By measuring the length of the period one can calculate the true brightness, or absolute magnitude, of these stars. From the true brightness, it is easy to determine their distance. Leavitt found that the Magellanic Clouds were well outside our own galaxy at a distance corresponding approximately to twice the diameter of our galaxy. In 1924 American astronomer Edwin Powell Hubble succeeded in observing Cepheid variables in the spiral nebula in Andromeda and in other spiral nebulae. By comparing the apparent and absolute magnitudes of these variable stars, Hubble was able to determine the distance to the nebulae. He found that they were much farther from our galaxy than even the Magellanic Clouds. Thus, this class of nebulae consisted of galaxies with sizes comparable to the Milky Way — after this discovery the word nebula gradually ceased to be applied to the galaxies.

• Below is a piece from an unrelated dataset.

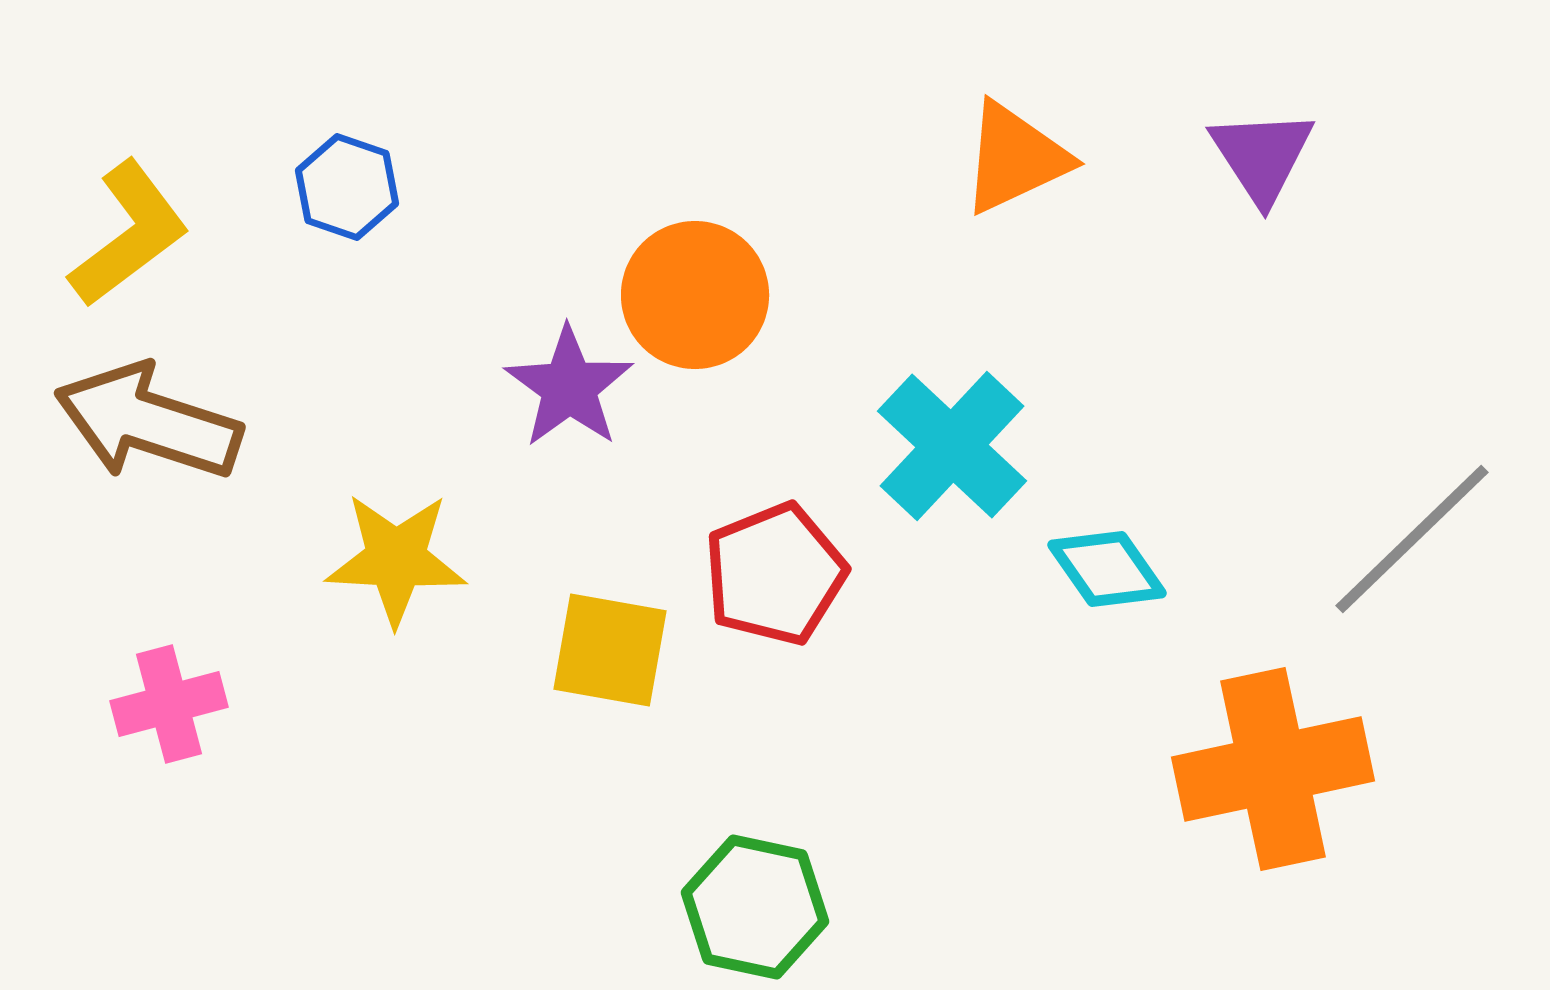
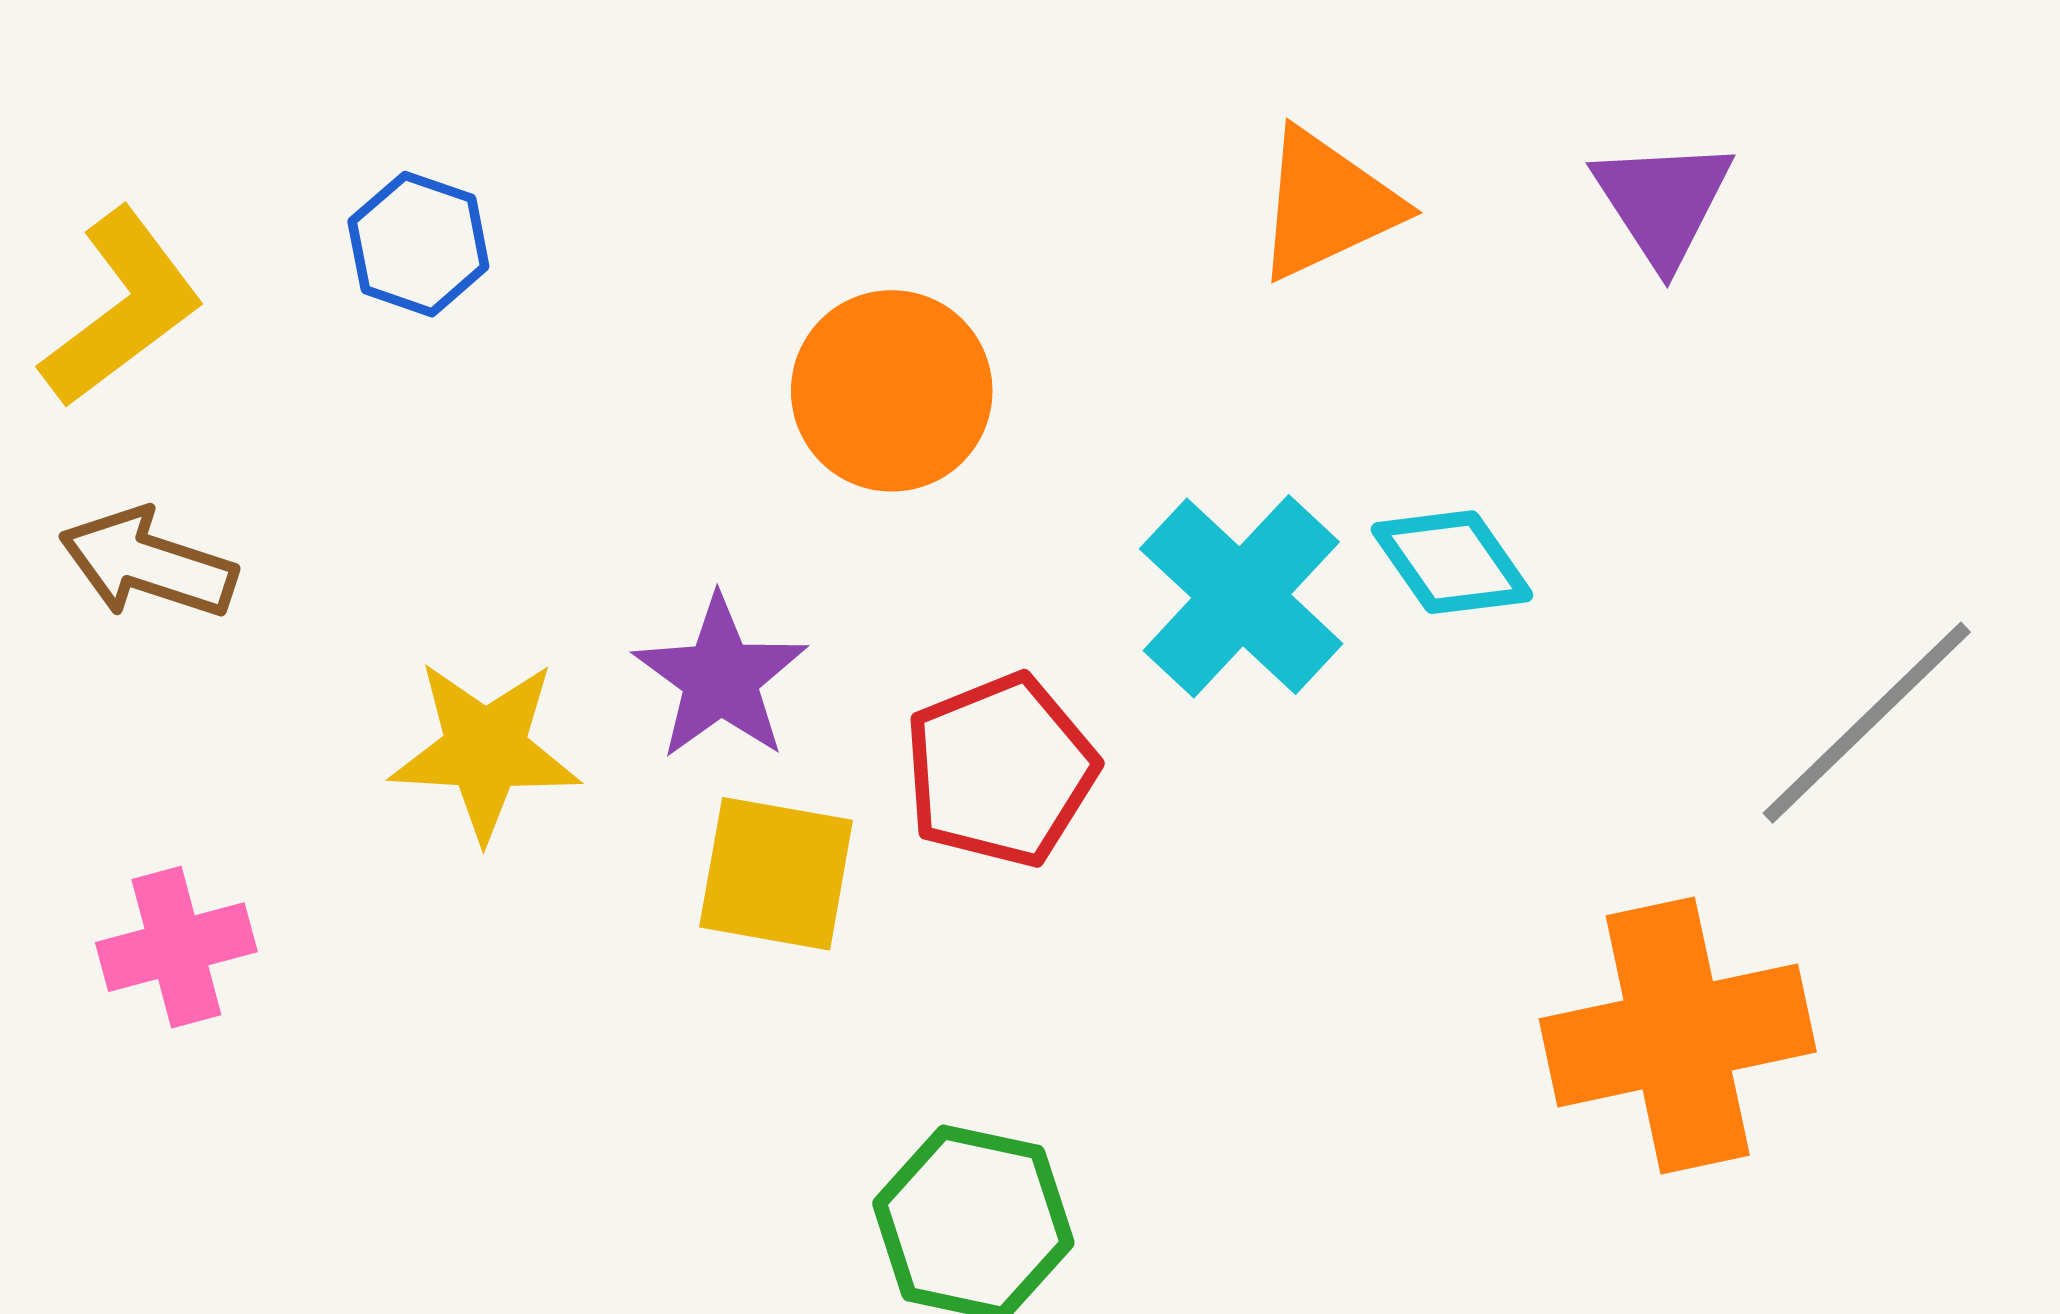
purple star: (569, 387) -> (720, 678), moved
brown arrow: (148, 422) -> (148, 564), size x0.7
cyan diamond: (1107, 569) -> (1452, 562), moved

Some years before this discovery, American astronomer Vesto M. Slipher had been studying the spectra of spiral nebulae (that is, spiral galaxies). The spectrum of a star or galaxy not only discloses its chemical composition, but from the Doppler shift (a lengthening of wavelength — hence, also called the redshift) one can deduce its velocity relative to Earth. Such velocities had been expected to be randomly distributed. But when Hubble compared the distances of a number of galaxies with their redshifts, he made an astonishing discovery: The farther a galaxy the faster it is moving away from Earth. He also found that the recessional velocity is proportional to the galaxy’s distance. This observation became the basis of the theory that the universe was created by a huge explosion and that the galaxies are the debris flying in all directions.

One of the first to propose that the universe was created by such an explosion was the Belgian priest Georges Lemaître. In 1927 he published a paper in which he showed that the concept of an expanding universe corresponds with the cosmological models based on Einstein’s relativity theory, models introduced by Dutch astronomer Willem de Sitter and Russian mathematician Alexander Friedmann. Lemaître proposed that the universe had started by the explosion of a “primeval atom” — the concentration of all the mass of the universe in an extremely small space.

A more detailed discussion of such an explosion and its consequences, developed in 1948 by George Gamow, Ralph Alpher, and Robert Herman, became known as the big bang theory.

The strongest confirmation of the big bang theory was the discovery in 1965 of cosmic background radiation by two physicists from Bell Telephone, Arno H. Penzias and Robert W. Wilson. While experimenting with a very sensitive microwave antenna, they discovered a hiss at a wavelength of 7.35 cm (2.89 in.) with an intensity that seemed independent of the orientation of the antenna.

Such radiation had been predicted by Gamow. The hiss corresponds to radiation emitted by a body at a temperature of 3K (–270°C or –454°F), the temperature to which the universe is believed to have cooled as a result of its expansion since the big bang.